(Data in this exercise)

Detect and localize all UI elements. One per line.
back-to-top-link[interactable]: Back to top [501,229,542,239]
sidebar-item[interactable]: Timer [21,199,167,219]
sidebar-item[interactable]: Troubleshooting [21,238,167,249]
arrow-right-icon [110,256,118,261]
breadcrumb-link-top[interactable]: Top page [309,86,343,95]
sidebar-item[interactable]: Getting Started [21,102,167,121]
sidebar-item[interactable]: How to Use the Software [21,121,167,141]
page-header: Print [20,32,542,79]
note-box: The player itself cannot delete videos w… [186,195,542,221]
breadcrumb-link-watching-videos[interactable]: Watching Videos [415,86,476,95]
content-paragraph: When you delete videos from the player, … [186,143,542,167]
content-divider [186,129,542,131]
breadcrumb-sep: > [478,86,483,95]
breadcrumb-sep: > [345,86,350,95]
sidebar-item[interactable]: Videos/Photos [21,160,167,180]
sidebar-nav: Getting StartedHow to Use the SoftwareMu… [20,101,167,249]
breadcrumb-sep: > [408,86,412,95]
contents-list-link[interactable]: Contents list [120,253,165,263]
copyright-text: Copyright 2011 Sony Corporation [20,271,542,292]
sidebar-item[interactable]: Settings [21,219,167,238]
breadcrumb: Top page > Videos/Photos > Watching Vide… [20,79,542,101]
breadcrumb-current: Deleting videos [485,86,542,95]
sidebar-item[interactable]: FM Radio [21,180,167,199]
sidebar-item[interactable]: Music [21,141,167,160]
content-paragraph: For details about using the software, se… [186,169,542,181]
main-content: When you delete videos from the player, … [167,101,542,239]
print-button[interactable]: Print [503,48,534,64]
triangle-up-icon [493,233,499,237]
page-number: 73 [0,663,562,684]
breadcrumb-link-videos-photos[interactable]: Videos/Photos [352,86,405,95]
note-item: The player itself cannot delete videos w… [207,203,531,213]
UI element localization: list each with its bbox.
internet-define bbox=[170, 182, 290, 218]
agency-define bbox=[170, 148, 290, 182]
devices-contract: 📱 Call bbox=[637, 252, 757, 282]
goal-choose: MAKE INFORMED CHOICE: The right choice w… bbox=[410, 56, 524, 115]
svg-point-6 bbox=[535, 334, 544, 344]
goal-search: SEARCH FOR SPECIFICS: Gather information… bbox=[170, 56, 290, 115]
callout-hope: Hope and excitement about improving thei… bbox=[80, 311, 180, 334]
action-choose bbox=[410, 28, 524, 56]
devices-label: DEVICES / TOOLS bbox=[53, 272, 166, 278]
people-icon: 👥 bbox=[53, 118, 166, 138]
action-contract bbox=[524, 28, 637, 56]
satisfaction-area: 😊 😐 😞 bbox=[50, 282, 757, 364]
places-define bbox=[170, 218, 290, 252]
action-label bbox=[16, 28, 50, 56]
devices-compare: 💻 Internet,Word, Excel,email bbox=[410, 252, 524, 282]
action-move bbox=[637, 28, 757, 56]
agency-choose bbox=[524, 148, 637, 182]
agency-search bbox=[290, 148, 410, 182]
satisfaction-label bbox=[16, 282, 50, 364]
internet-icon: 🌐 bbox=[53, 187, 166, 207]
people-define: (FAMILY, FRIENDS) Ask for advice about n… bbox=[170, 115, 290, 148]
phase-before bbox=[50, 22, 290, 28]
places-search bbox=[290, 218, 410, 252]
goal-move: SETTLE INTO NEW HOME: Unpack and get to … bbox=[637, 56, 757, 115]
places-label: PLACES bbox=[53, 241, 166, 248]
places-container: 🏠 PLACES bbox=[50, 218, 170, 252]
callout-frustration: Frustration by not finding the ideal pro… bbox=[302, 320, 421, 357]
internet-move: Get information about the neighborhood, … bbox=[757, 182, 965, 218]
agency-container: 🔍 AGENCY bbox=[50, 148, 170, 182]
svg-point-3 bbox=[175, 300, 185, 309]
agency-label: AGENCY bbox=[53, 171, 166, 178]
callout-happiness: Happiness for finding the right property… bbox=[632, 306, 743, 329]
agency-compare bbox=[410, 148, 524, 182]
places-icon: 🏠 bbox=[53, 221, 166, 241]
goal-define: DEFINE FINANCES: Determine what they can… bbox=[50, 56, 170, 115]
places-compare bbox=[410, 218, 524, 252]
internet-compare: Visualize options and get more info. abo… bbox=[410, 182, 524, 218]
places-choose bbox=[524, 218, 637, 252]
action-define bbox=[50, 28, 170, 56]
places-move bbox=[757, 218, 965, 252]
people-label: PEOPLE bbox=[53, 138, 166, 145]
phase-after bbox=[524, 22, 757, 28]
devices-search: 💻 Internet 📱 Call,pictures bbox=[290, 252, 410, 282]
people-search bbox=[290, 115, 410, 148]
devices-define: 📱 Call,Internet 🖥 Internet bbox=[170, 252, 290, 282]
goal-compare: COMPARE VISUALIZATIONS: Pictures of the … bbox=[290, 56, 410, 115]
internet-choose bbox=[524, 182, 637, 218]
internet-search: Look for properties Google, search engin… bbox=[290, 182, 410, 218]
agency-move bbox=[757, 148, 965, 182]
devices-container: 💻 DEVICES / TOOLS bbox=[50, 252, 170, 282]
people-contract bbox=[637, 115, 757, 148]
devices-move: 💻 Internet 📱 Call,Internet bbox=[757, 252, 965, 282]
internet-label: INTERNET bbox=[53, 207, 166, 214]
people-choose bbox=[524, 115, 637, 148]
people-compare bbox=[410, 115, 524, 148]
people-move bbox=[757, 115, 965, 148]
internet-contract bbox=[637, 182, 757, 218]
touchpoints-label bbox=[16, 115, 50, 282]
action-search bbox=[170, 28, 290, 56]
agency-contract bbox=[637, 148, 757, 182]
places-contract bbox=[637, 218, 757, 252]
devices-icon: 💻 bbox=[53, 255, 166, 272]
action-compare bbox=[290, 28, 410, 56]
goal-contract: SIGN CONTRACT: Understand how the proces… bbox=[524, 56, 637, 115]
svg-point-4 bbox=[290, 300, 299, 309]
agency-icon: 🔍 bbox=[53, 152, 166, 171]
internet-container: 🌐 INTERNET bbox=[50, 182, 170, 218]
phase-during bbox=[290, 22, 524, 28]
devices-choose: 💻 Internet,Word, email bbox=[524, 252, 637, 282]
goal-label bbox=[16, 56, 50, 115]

(End Data in this exercise)

→ Task to carry out: Your task is to give the records above again, exactly.

→ Answer section:
Detect and localize all UI elements. One per line.
back-to-top-link[interactable]: Back to top [501,229,542,239]
sidebar-item[interactable]: Timer [21,199,167,219]
sidebar-item[interactable]: Troubleshooting [21,238,167,249]
arrow-right-icon [110,256,118,261]
breadcrumb-link-top[interactable]: Top page [309,86,343,95]
sidebar-item[interactable]: Getting Started [21,102,167,121]
sidebar-item[interactable]: How to Use the Software [21,121,167,141]
page-header: Print [20,32,542,79]
note-box: The player itself cannot delete videos w… [186,195,542,221]
breadcrumb-link-watching-videos[interactable]: Watching Videos [415,86,476,95]
content-paragraph: When you delete videos from the player, … [186,143,542,167]
content-divider [186,129,542,131]
breadcrumb-sep: > [478,86,483,95]
breadcrumb-sep: > [345,86,350,95]
sidebar-item[interactable]: Videos/Photos [21,160,167,180]
sidebar-nav: Getting StartedHow to Use the SoftwareMu… [20,101,167,249]
breadcrumb-sep: > [408,86,412,95]
contents-list-link[interactable]: Contents list [120,253,165,263]
copyright-text: Copyright 2011 Sony Corporation [20,271,542,292]
sidebar-item[interactable]: Settings [21,219,167,238]
breadcrumb: Top page > Videos/Photos > Watching Vide… [20,79,542,101]
breadcrumb-current: Deleting videos [485,86,542,95]
sidebar-item[interactable]: FM Radio [21,180,167,199]
sidebar-item[interactable]: Music [21,141,167,160]
content-paragraph: For details about using the software, se… [186,169,542,181]
main-content: When you delete videos from the player, … [167,101,542,239]
print-button[interactable]: Print [503,48,534,64]
triangle-up-icon [493,233,499,237]
page-number: 73 [0,663,562,684]
breadcrumb-link-videos-photos[interactable]: Videos/Photos [352,86,405,95]
note-item: The player itself cannot delete videos w… [207,203,531,213]
UI element localization: list each with its bbox.
internet-define bbox=[170, 182, 290, 218]
agency-define bbox=[170, 148, 290, 182]
devices-contract: 📱 Call bbox=[637, 252, 757, 282]
goal-choose: MAKE INFORMED CHOICE: The right choice w… bbox=[410, 56, 524, 115]
svg-point-6 bbox=[535, 334, 544, 344]
goal-search: SEARCH FOR SPECIFICS: Gather information… bbox=[170, 56, 290, 115]
callout-hope: Hope and excitement about improving thei… bbox=[80, 311, 180, 334]
action-choose bbox=[410, 28, 524, 56]
devices-label: DEVICES / TOOLS bbox=[53, 272, 166, 278]
people-icon: 👥 bbox=[53, 118, 166, 138]
action-contract bbox=[524, 28, 637, 56]
satisfaction-area: 😊 😐 😞 bbox=[50, 282, 757, 364]
places-define bbox=[170, 218, 290, 252]
action-label bbox=[16, 28, 50, 56]
devices-compare: 💻 Internet,Word, Excel,email bbox=[410, 252, 524, 282]
action-move bbox=[637, 28, 757, 56]
agency-choose bbox=[524, 148, 637, 182]
agency-search bbox=[290, 148, 410, 182]
satisfaction-label bbox=[16, 282, 50, 364]
internet-icon: 🌐 bbox=[53, 187, 166, 207]
people-define: (FAMILY, FRIENDS) Ask for advice about n… bbox=[170, 115, 290, 148]
phase-before bbox=[50, 22, 290, 28]
places-search bbox=[290, 218, 410, 252]
goal-move: SETTLE INTO NEW HOME: Unpack and get to … bbox=[637, 56, 757, 115]
places-label: PLACES bbox=[53, 241, 166, 248]
places-container: 🏠 PLACES bbox=[50, 218, 170, 252]
callout-frustration: Frustration by not finding the ideal pro… bbox=[302, 320, 421, 357]
internet-move: Get information about the neighborhood, … bbox=[757, 182, 965, 218]
agency-container: 🔍 AGENCY bbox=[50, 148, 170, 182]
svg-point-3 bbox=[175, 300, 185, 309]
agency-label: AGENCY bbox=[53, 171, 166, 178]
callout-happiness: Happiness for finding the right property… bbox=[632, 306, 743, 329]
agency-compare bbox=[410, 148, 524, 182]
places-icon: 🏠 bbox=[53, 221, 166, 241]
goal-define: DEFINE FINANCES: Determine what they can… bbox=[50, 56, 170, 115]
places-compare bbox=[410, 218, 524, 252]
internet-compare: Visualize options and get more info. abo… bbox=[410, 182, 524, 218]
places-choose bbox=[524, 218, 637, 252]
action-define bbox=[50, 28, 170, 56]
places-move bbox=[757, 218, 965, 252]
people-label: PEOPLE bbox=[53, 138, 166, 145]
phase-after bbox=[524, 22, 757, 28]
devices-search: 💻 Internet 📱 Call,pictures bbox=[290, 252, 410, 282]
people-search bbox=[290, 115, 410, 148]
devices-define: 📱 Call,Internet 🖥 Internet bbox=[170, 252, 290, 282]
goal-compare: COMPARE VISUALIZATIONS: Pictures of the … bbox=[290, 56, 410, 115]
internet-choose bbox=[524, 182, 637, 218]
internet-search: Look for properties Google, search engin… bbox=[290, 182, 410, 218]
agency-move bbox=[757, 148, 965, 182]
devices-container: 💻 DEVICES / TOOLS bbox=[50, 252, 170, 282]
people-contract bbox=[637, 115, 757, 148]
devices-move: 💻 Internet 📱 Call,Internet bbox=[757, 252, 965, 282]
internet-label: INTERNET bbox=[53, 207, 166, 214]
people-choose bbox=[524, 115, 637, 148]
people-compare bbox=[410, 115, 524, 148]
people-move bbox=[757, 115, 965, 148]
internet-contract bbox=[637, 182, 757, 218]
touchpoints-label bbox=[16, 115, 50, 282]
action-search bbox=[170, 28, 290, 56]
agency-contract bbox=[637, 148, 757, 182]
places-contract bbox=[637, 218, 757, 252]
devices-icon: 💻 bbox=[53, 255, 166, 272]
action-compare bbox=[290, 28, 410, 56]
goal-contract: SIGN CONTRACT: Understand how the proces… bbox=[524, 56, 637, 115]
svg-point-4 bbox=[290, 300, 299, 309]
agency-icon: 🔍 bbox=[53, 152, 166, 171]
internet-container: 🌐 INTERNET bbox=[50, 182, 170, 218]
phase-during bbox=[290, 22, 524, 28]
devices-choose: 💻 Internet,Word, email bbox=[524, 252, 637, 282]
goal-label bbox=[16, 56, 50, 115]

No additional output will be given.